◆ What is required ◆
The answer is all of the entries below, repeated exactly and free of pictures.
Record set Start Marker
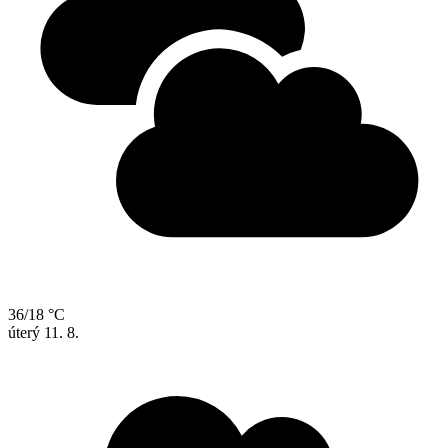
36/18 °C
úterý
11. 8.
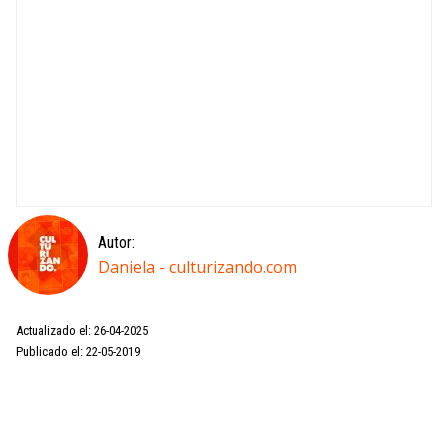
Autor:
Daniela - culturizando.com
Actualizado el: 26-04-2025
Publicado el: 22-05-2019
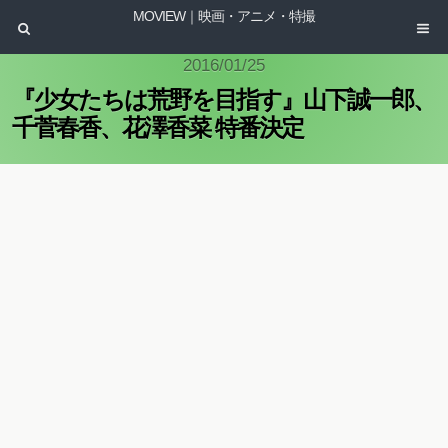
MOVIEW｜映画・アニメ・特撮
2016/01/25
『少女たちは荒野を目指す』山下誠一郎、
千菅春香、花澤香菜 特番決定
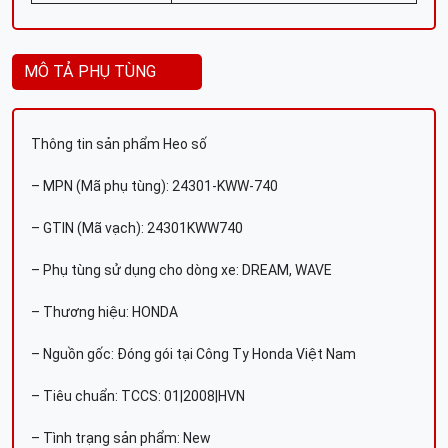
MÔ TẢ PHỤ TÙNG
Thông tin sản phẩm Heo số
– MPN (Mã phụ tùng): 24301-KWW-740
– GTIN (Mã vạch): 24301KWW740
– Phụ tùng sử dụng cho dòng xe: DREAM, WAVE
– Thương hiệu: HONDA
– Nguồn gốc: Đóng gói tại Công Ty Honda Việt Nam
– Tiêu chuẩn: TCCS: 01|2008|HVN
– Tình trạng sản phẩm: New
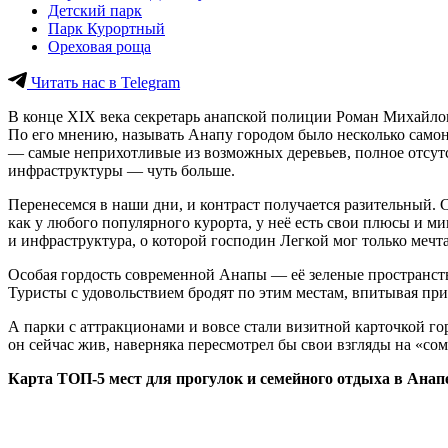
Детский парк
Парк Курортный
Ореховая роща
Читать нас в Telegram
В конце XIX века секретарь анапской полиции Роман Михайлов
По его мнению, называть Анапу городом было несколько самон
— самые неприхотливые из возможных деревьев, полное отсутс
инфраструктуры — чуть больше.
Перенесемся в наши дни, и контраст получается разительный.
как у любого популярного курорта, у неё есть свои плюсы и ми
и инфраструктура, о которой господин Легкой мог только мечта
Особая гордость современной Анапы — её зеленые пространств
Туристы с удовольствием бродят по этим местам, впитывая при
А парки с аттракционами и вовсе стали визитной карточкой гор
он сейчас жив, наверняка пересмотрел бы свои взгляды на «с
Карта ТОП-5 мест для прогулок и семейного отдыха в Анап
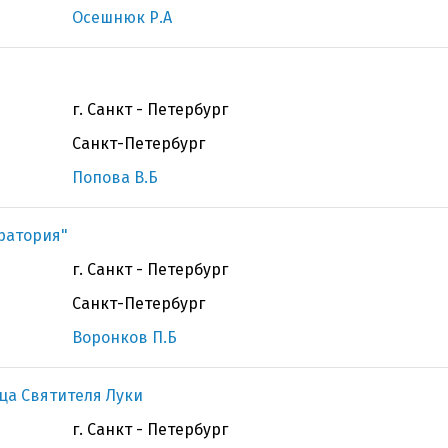
Осешнюк Р.А
г. Санкт - Петербург
Санкт-Петербург
Попова В.Б
ратория"
г. Санкт - Петербург
Санкт-Петербург
Воронков П.Б
ца Святителя Луки
г. Санкт - Петербург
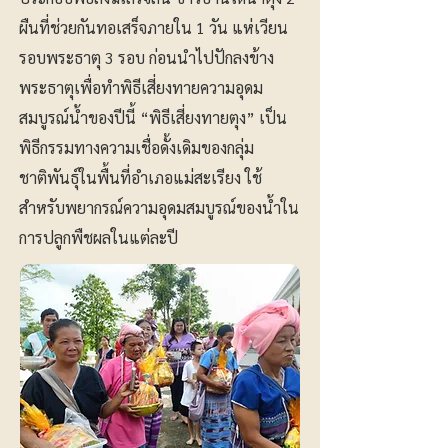
ผืนที่ช่วยกันทอเสร็จภายใน 1 วัน แห่เวียน
รอบพระธาตุ 3 รอบ ก่อนนำไปปักลงข้าง
พระธาตุเพื่อทำพิธีเสี่ยงทายความอุดม
สมบูรณ์น้ำของปีนี้ “พิธีเสี่ยงทายตุง” เป็น
พิธีกรรมทางความเชื่อดั้งเดิมของกลุ่ม
ชาติพันธุ์ในพื้นที่อำเภอแม่สะเรียง ใช้
สำหรับพยากรณ์ความอุดมสมบูรณ์ของน้ำใน
การปลูกพืชผลในแต่ละปี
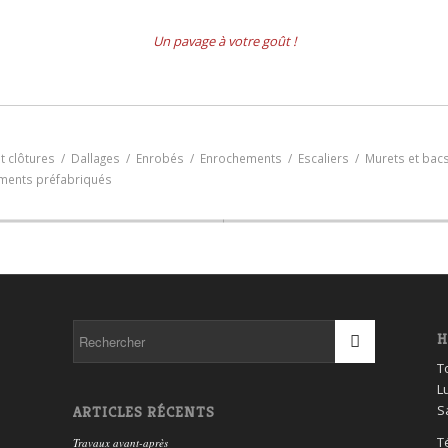
Un pavage à votre goût !
t clôtures
/
Dallages
/
Enrobés
/
Enrochements
/
Escaliers
/
Murets et bacs
ments préfabriqués
H
T
L
S
ARTICLES RÉCENTS
T
Travaux avant-après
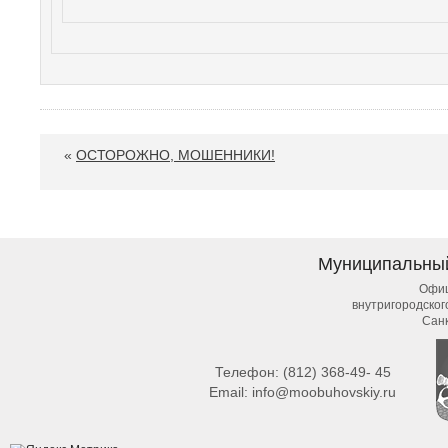
«
ОСТОРОЖНО, МОШЕННИКИ!
Муниципальны
Офиц
внутригородско
Сан
Телефон:
(812) 368-49- 45
Email:
info@moobuhovskiy.ru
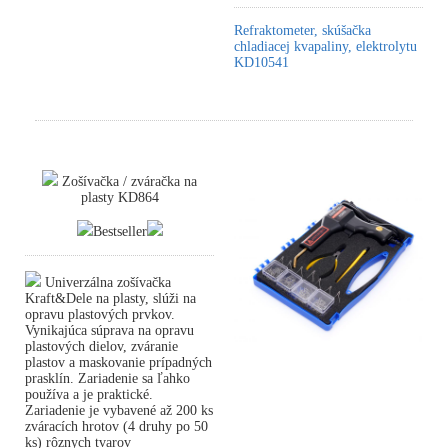
Refraktometer, skúšačka
chladiacej kvapaliny, elektrolytu
KD10541
Zošívačka / zváračka na
plasty KD864
Bestseller
Univerzálna zošívačka
Kraft&Dele na plasty, slúži na
opravu plastových prvkov.
Vynikajúca súprava na opravu
plastových dielov, zváranie
plastov a maskovanie prípadných
prasklín. Zariadenie sa ľahko
používa a je praktické.
Zariadenie je vybavené až 200 ks
zváracích hrotov (4 druhy po 50
ks) rôznych tvarov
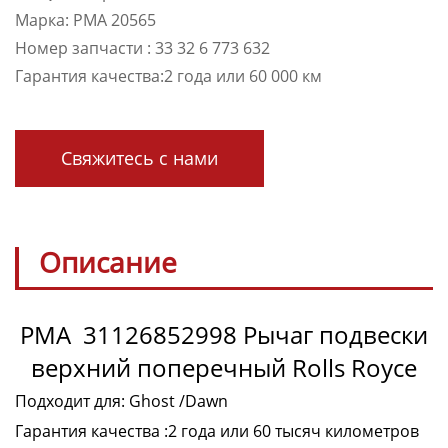
Марка: PMA 20565
Номер запчасти : 33 32 6 773 632
Гарантия качества:2 года или 60 000 км
Свяжитесь с нами
Описание
PMA 31126852998 Рычаг подвески
верхний поперечный Rolls Royce
Подходит для: Ghost /Dawn
Гарантия качества :2 года или 60 тысяч километров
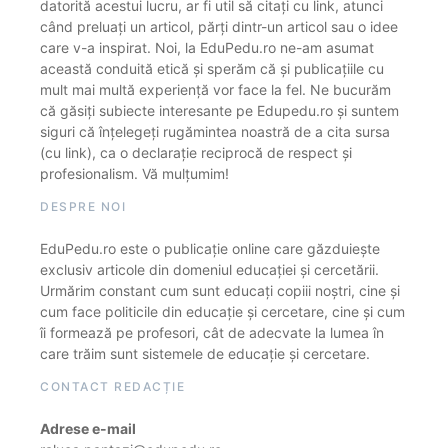
datorită acestui lucru, ar fi util să citați cu link, atunci
când preluați un articol, părți dintr-un articol sau o idee
care v-a inspirat. Noi, la EduPedu.ro ne-am asumat
această conduită etică și sperăm că și publicațiile cu
mult mai multă experiență vor face la fel. Ne bucurăm
că găsiți subiecte interesante pe Edupedu.ro și suntem
siguri că înțelegeți rugămintea noastră de a cita sursa
(cu link), ca o declarație reciprocă de respect și
profesionalism. Vă mulțumim!
DESPRE NOI
EduPedu.ro este o publicație online care găzduiește
exclusiv articole din domeniul educației și cercetării.
Urmărim constant cum sunt educați copiii noștri, cine și
cum face politicile din educație și cercetare, cine și cum
îi formează pe profesori, cât de adecvate la lumea în
care trăim sunt sistemele de educație și cercetare.
CONTACT REDACȚIE
Adrese e-mail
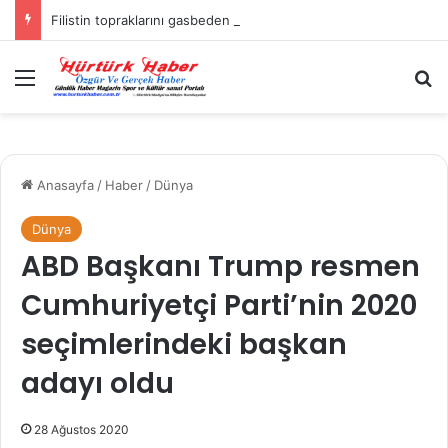
Filistin topraklarını gasbeden İsrailliler, Batı Şeria’da 3 kasabaya saldırdı
Menü
A
Anasayfa
/
Haber
/
Dünya
Dünya
ABD Başkanı Trump resmen
Cumhuriyetçi Parti’nin 2020
seçimlerindeki başkan
adayı oldu
28 Ağustos 2020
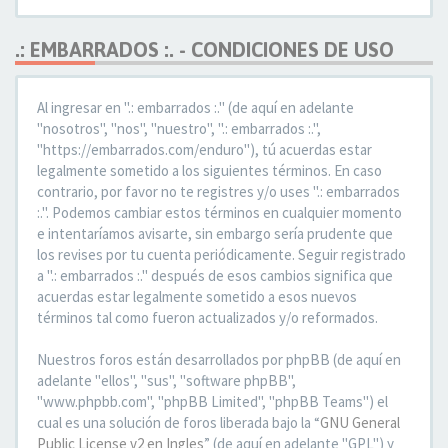
.: EMBARRADOS :. - CONDICIONES DE USO
Al ingresar en ".: embarrados :." (de aquí en adelante
"nosotros", "nos", "nuestro", ".: embarrados :.",
"https://embarrados.com/enduro"), tú acuerdas estar
legalmente sometido a los siguientes términos. En caso
contrario, por favor no te registres y/o uses ".: embarrados
:.". Podemos cambiar estos términos en cualquier momento
e intentaríamos avisarte, sin embargo sería prudente que
los revises por tu cuenta periódicamente. Seguir registrado
a ".: embarrados :." después de esos cambios significa que
acuerdas estar legalmente sometido a esos nuevos
términos tal como fueron actualizados y/o reformados.
Nuestros foros están desarrollados por phpBB (de aquí en
adelante "ellos", "sus", "software phpBB",
"www.phpbb.com", "phpBB Limited", "phpBB Teams") el
cual es una solución de foros liberada bajo la “
GNU General
Public License v2 en Ingles
” (de aquí en adelante "GPL") y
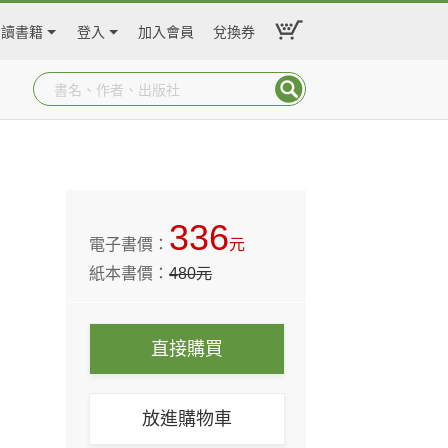
閱讀書籍
登入
加入會員
兌換券
336
電子書價：
元
紙本書價：
480
元
直接購買
放進購物車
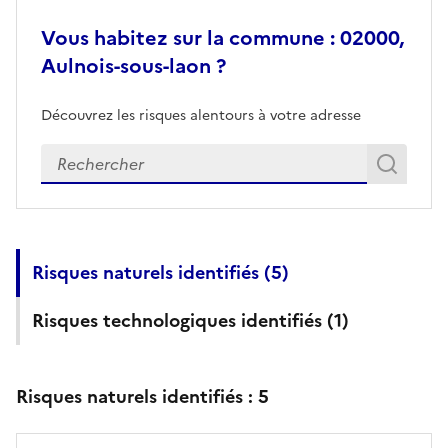
Vous habitez sur la commune : 02000,
Aulnois-sous-laon ?
Découvrez les risques alentours à votre adresse
Veuillez renseigner votre adresse exacte
Rech
Recherch
Risques naturels identifiés (
5
)
Risques technologiques identifiés (
1
)
Risques naturels identifiés :
5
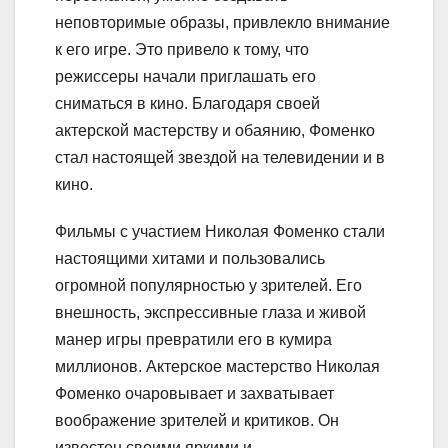
неповторимые образы, привлекло внимание
к его игре. Это привело к тому, что
режиссеры начали приглашать его
сниматься в кино. Благодаря своей
актерской мастерству и обаянию, Фоменко
стал настоящей звездой на телевидении и в
кино.
Фильмы с участием Николая Фоменко стали
настоящими хитами и пользовались
огромной популярностью у зрителей. Его
внешность, экспрессивные глаза и живой
манер игры превратили его в кумира
миллионов. Актерское мастерство Николая
Фоменко очаровывает и захватывает
воображение зрителей и критиков. Он
известен своими яркими и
Record set End Marker
◆ Output of the exercise ◆
36/18 °C
úterý
11. 8.
Autor:
Daniela - culturizando.com
Actualizado el: 26-04-2025
Publicado el: 22-05-2019
MOVIEW｜映画・アニメ・特撮
2016/01/25
『少女たちは荒野を目指す』山下誠一郎、
千菅春香、花澤香菜 特番決定
MÔ TẢ PHỤ TÙNG
Thông tin sản phẩm Heo số
– MPN (Mã phụ tùng): 24301-KWW-740
– GTIN (Mã vạch): 24301KWW740
– Phụ tùng sử dụng cho dòng xe: DREAM, WAVE
– Thương hiệu: HONDA
– Nguồn gốc: Đóng gói tại Công Ty Honda Việt Nam
– Tiêu chuẩn: TCCS: 01|2008|HVN
– Tình trạng sản phẩm: New
Детский парк
Парк Курортный
Ореховая роща
Читать нас в Telegram
В конце XIX века секретарь анапской полиции Роман Михайлов
По его мнению, называть Анапу городом было несколько самон
— самые неприхотливые из возможных деревьев, полное отсутс
инфраструктуры — чуть больше.
Перенесемся в наши дни, и контраст получается разительный.
как у любого популярного курорта, у неё есть свои плюсы и ми
и инфраструктура, о которой господин Легкой мог только мечта
Особая гордость современной Анапы — её зеленые пространств
Туристы с удовольствием бродят по этим местам, впитывая при
А парки с аттракционами и вовсе стали визитной карточкой гор
он сейчас жив, наверняка пересмотрел бы свои взгляды на «с
Карта ТОП-5 мест для прогулок и семейного отдыха в Анап
Осешнюк Р.А
г. Санкт - Петербург
Санкт-Петербург
Попова В.Б
ратория"
г. Санкт - Петербург
Санкт-Петербург
Воронков П.Б
ца Святителя Луки
г. Санкт - Петербург
ผืนที่ช่วยกันทอเสร็จภายใน 1 วัน แห่เวียน
รอบพระธาตุ 3 รอบ ก่อนนำไปปักลงข้าง
พระธาตุเพื่อทำพิธีเสี่ยงทายความอุดม
สมบูรณ์น้ำของปีนี้ “พิธีเสี่ยงทายตุง” เป็น
พิธีกรรมทางความเชื่อดั้งเดิมของกลุ่ม
ชาติพันธุ์ในพื้นที่อำเภอแม่สะเรียง ใช้
สำหรับพยากรณ์ความอุดมสมบูรณ์ของน้ำใน
การปลูกพืชผลในแต่ละปี
Un pavage à votre goût !
t clôtures
/
Dallages
/
Enrobés
/
Enrochements
/
Escaliers
/
Murets et bacs
ments préfabriqués
H
T
L
S
ARTICLES RÉCENTS
T
Travaux avant-après
«
ОСТОРОЖНО, МОШЕННИКИ!
Муниципальны
Офиц
внутригородско
Сан
Телефон:
(812) 368-49- 45
Email:
info@moobuhovskiy.ru
Refraktometer, skúšačka
chladiacej kvapaliny, elektrolytu
KD10541
Zošívačka / zváračka na
plasty KD864
Bestseller
Univerzálna zošívačka
Kraft&Dele na plasty, slúži na
opravu plastových prvkov.
Vynikajúca súprava na opravu
plastových dielov, zváranie
plastov a maskovanie prípadných
prasklín. Zariadenie sa ľahko
používa a je praktické.
Zariadenie je vybavené až 200 ks
zváracích hrotov (4 druhy po 50
ks) rôznych tvarov
Марка: PMA 20565
Номер запчасти : 33 32 6 773 632
Гарантия качества:2 года или 60 000 км
Свяжитесь с нами
Описание
PMA 31126852998 Рычаг подвески
верхний поперечный Rolls Royce
Подходит для: Ghost /Dawn
Гарантия качества :2 года или 60 тысяч километров
datorită acestui lucru, ar fi util să citați cu link, atunci
când preluați un articol, părți dintr-un articol sau o idee
care v-a inspirat. Noi, la EduPedu.ro ne-am asumat
această conduită etică și sperăm că și publicațiile cu
mult mai multă experiență vor face la fel. Ne bucurăm
că găsiți subiecte interesante pe Edupedu.ro și suntem
siguri că înțelegeți rugămintea noastră de a cita sursa
(cu link), ca o declarație reciprocă de respect și
profesionalism. Vă mulțumim!
DESPRE NOI
EduPedu.ro este o publicație online care găzduiește
exclusiv articole din domeniul educației și cercetării.
Urmărim constant cum sunt educați copiii noștri, cine și
cum face politicile din educație și cercetare, cine și cum
îi formează pe profesori, cât de adecvate la lumea în
care trăim sunt sistemele de educație și cercetare.
CONTACT REDACȚIE
Adrese e-mail
Filistin topraklarını gasbeden İsrailliler, Batı Şeria’da 3 kasabaya saldırdı
Menü
A
Anasayfa
/
Haber
/
Dünya
Dünya
ABD Başkanı Trump resmen
Cumhuriyetçi Parti’nin 2020
seçimlerindeki başkan
adayı oldu
28 Ağustos 2020
.: EMBARRADOS :. - CONDICIONES DE USO
Al ingresar en ".: embarrados :." (de aquí en adelante
"nosotros", "nos", "nuestro", ".: embarrados :.",
"https://embarrados.com/enduro"), tú acuerdas estar
legalmente sometido a los siguientes términos. En caso
contrario, por favor no te registres y/o uses ".: embarrados
:.". Podemos cambiar estos términos en cualquier momento
e intentaríamos avisarte, sin embargo sería prudente que
los revises por tu cuenta periódicamente. Seguir registrado
a ".: embarrados :." después de esos cambios significa que
acuerdas estar legalmente sometido a esos nuevos
términos tal como fueron actualizados y/o reformados.
Nuestros foros están desarrollados por phpBB (de aquí en
adelante "ellos", "sus", "software phpBB",
"www.phpbb.com", "phpBB Limited", "phpBB Teams") el
cual es una solución de foros liberada bajo la “
GNU General
Public License v2 en Ingles
” (de aquí en adelante "GPL") y
閱讀書籍
登入
加入會員
兌換券
336
電子書價：
元
紙本書價：
480
元
直接購買
放進購物車
Vous habitez sur la commune : 02000,
Aulnois-sous-laon ?
Découvrez les risques alentours à votre adresse
Veuillez renseigner votre adresse exacte
Rech
Recherch
Risques naturels identifiés (
5
)
Risques technologiques identifiés (
1
)
Risques naturels identifiés :
5
неповторимые образы, привлекло внимание
к его игре. Это привело к тому, что
режиссеры начали приглашать его
сниматься в кино. Благодаря своей
актерской мастерству и обаянию, Фоменко
стал настоящей звездой на телевидении и в
кино.
Фильмы с участием Николая Фоменко стали
настоящими хитами и пользовались
огромной популярностью у зрителей. Его
внешность, экспрессивные глаза и живой
манер игры превратили его в кумира
миллионов. Актерское мастерство Николая
Фоменко очаровывает и захватывает
воображение зрителей и критиков. Он
известен своими яркими и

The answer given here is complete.